Sir; The vast majority of the media coverage of the Food Standards Agency report on the promotion of food to children (The Grocer, September 27, p29) has been very one-sided. Parents supply about 90% of the family’s food requirements and therefore it is they, essentially, who control the diet.
The view that children make parents’ lives unbearable by asking for advertised items is not supported by recent research in which parents acknowledged the presence of “pester power” but recognised this is part of a child’s development. (Indeed “pester power” was around long before TV advertising). More than 80% stated that they did not concede to immediate demands.

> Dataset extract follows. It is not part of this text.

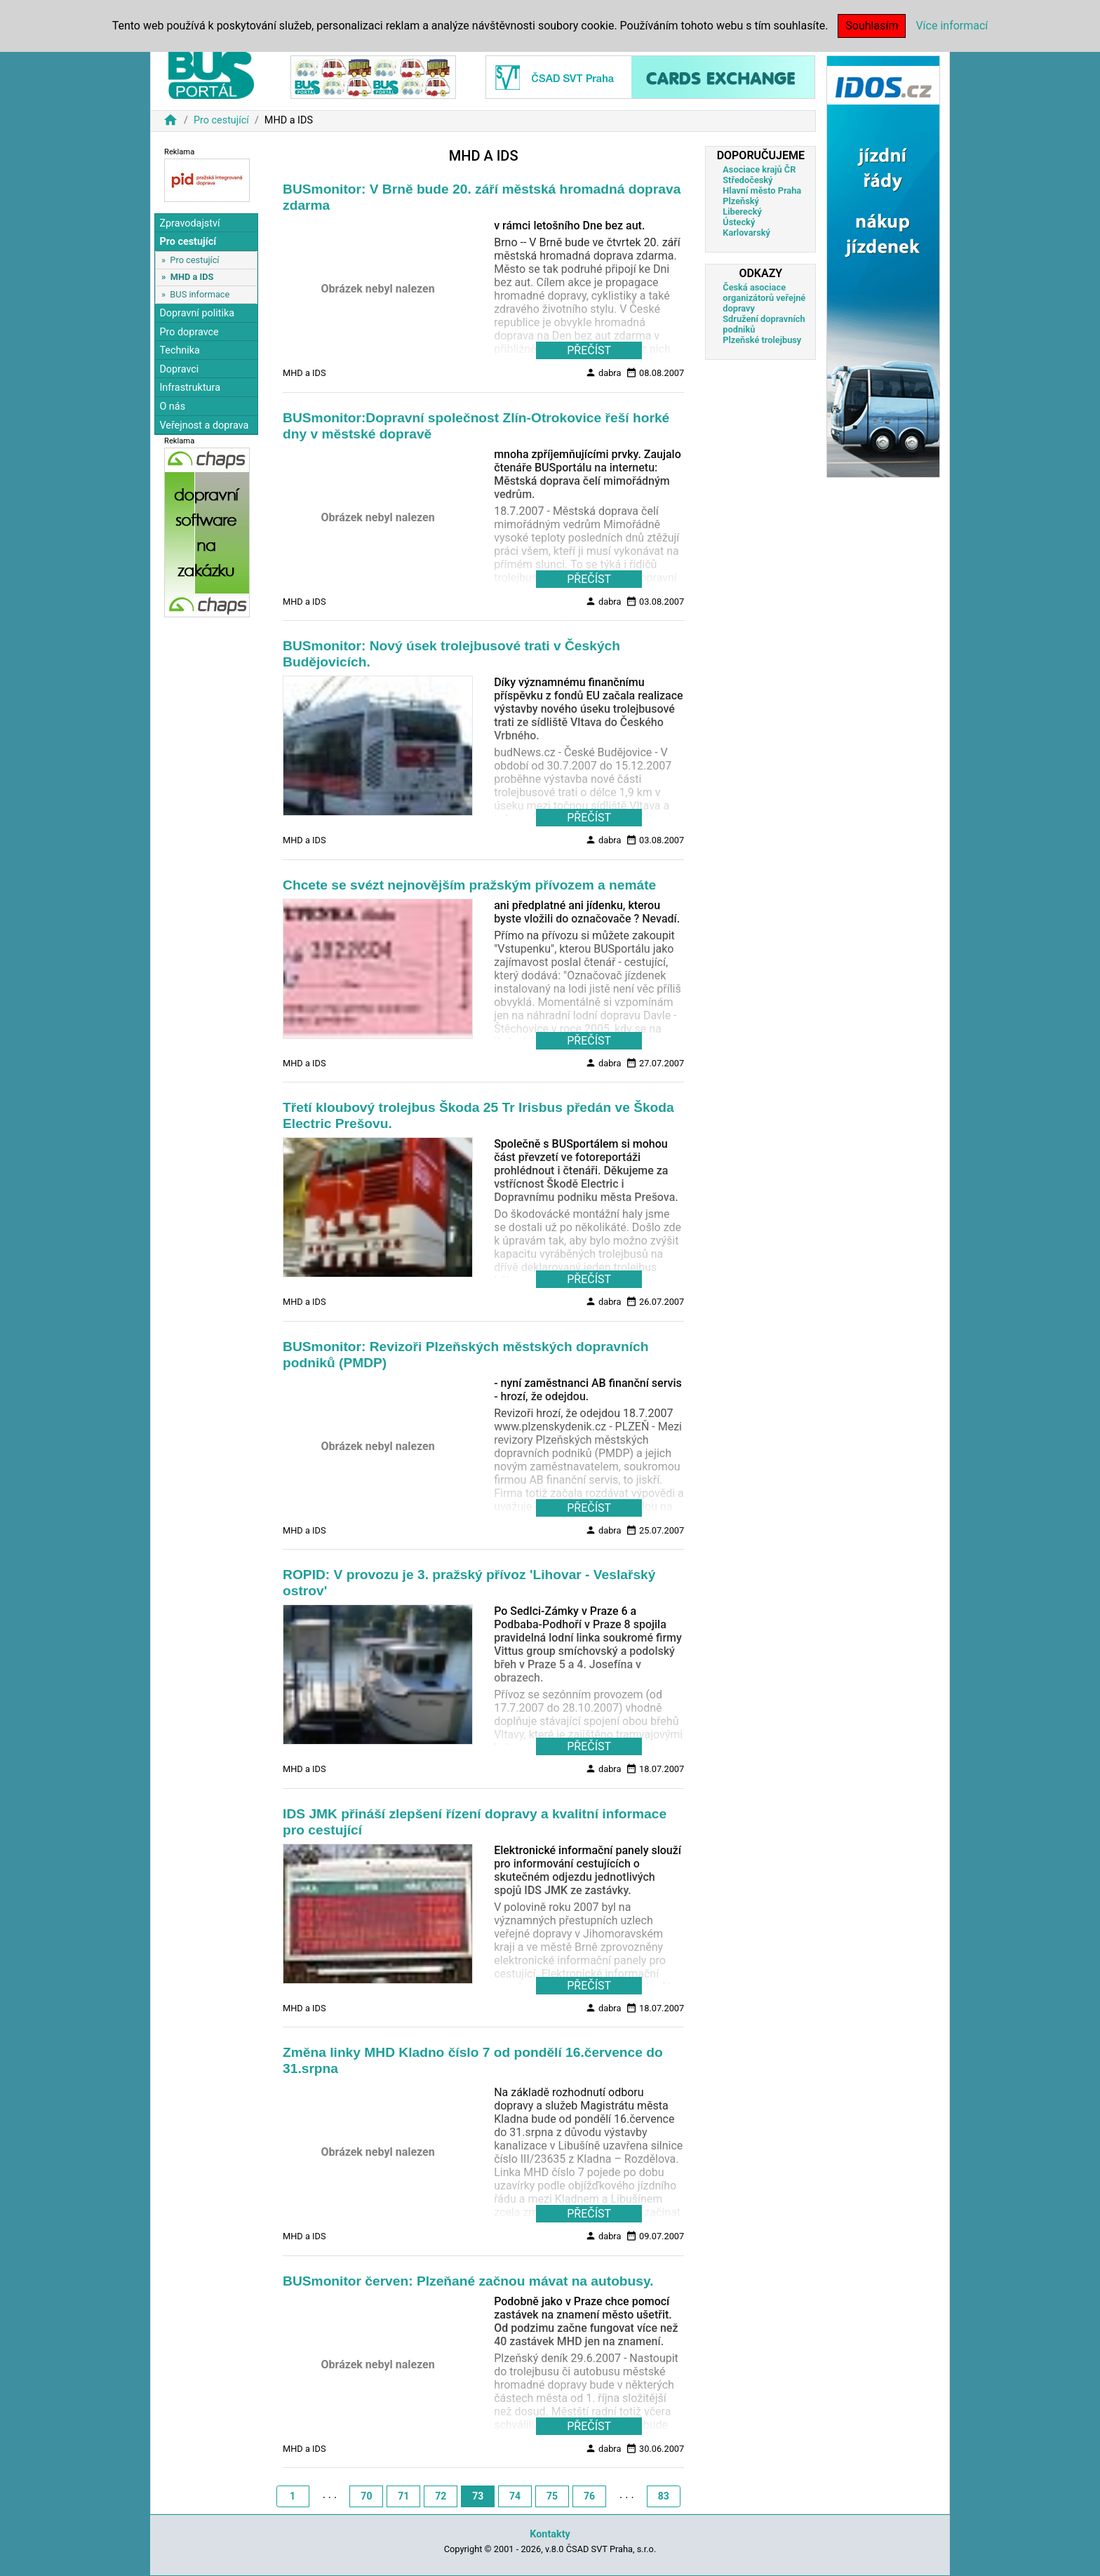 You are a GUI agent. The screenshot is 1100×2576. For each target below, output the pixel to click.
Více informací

The UK has one of the strictest codes of practice in the EU relating to the content of food advertising to children. Advertisers are not allowed to communicate excessive consumption or frequency, snacks cannot be portrayed as main meal substitutes and showing snacking pre bedtime is forbidden.
Overweight and obesity are caused by an imbalance between food consumption and energy expenditure. Government statistics point to a decline in calorific intake among children over the last 10-15 years; it is also widely accepted there has been an even greater reduction in exercise. Changing lifestyles are the core of these problems.
The food and advertising industries acknowledge that the trend towards overweight and obesity among children has to be addressed and wish to contribute to the solution.
We live in a country where there is freedom of choice. and advertising provides information to help people to decide where to spend their money. There is no compulsion to buy.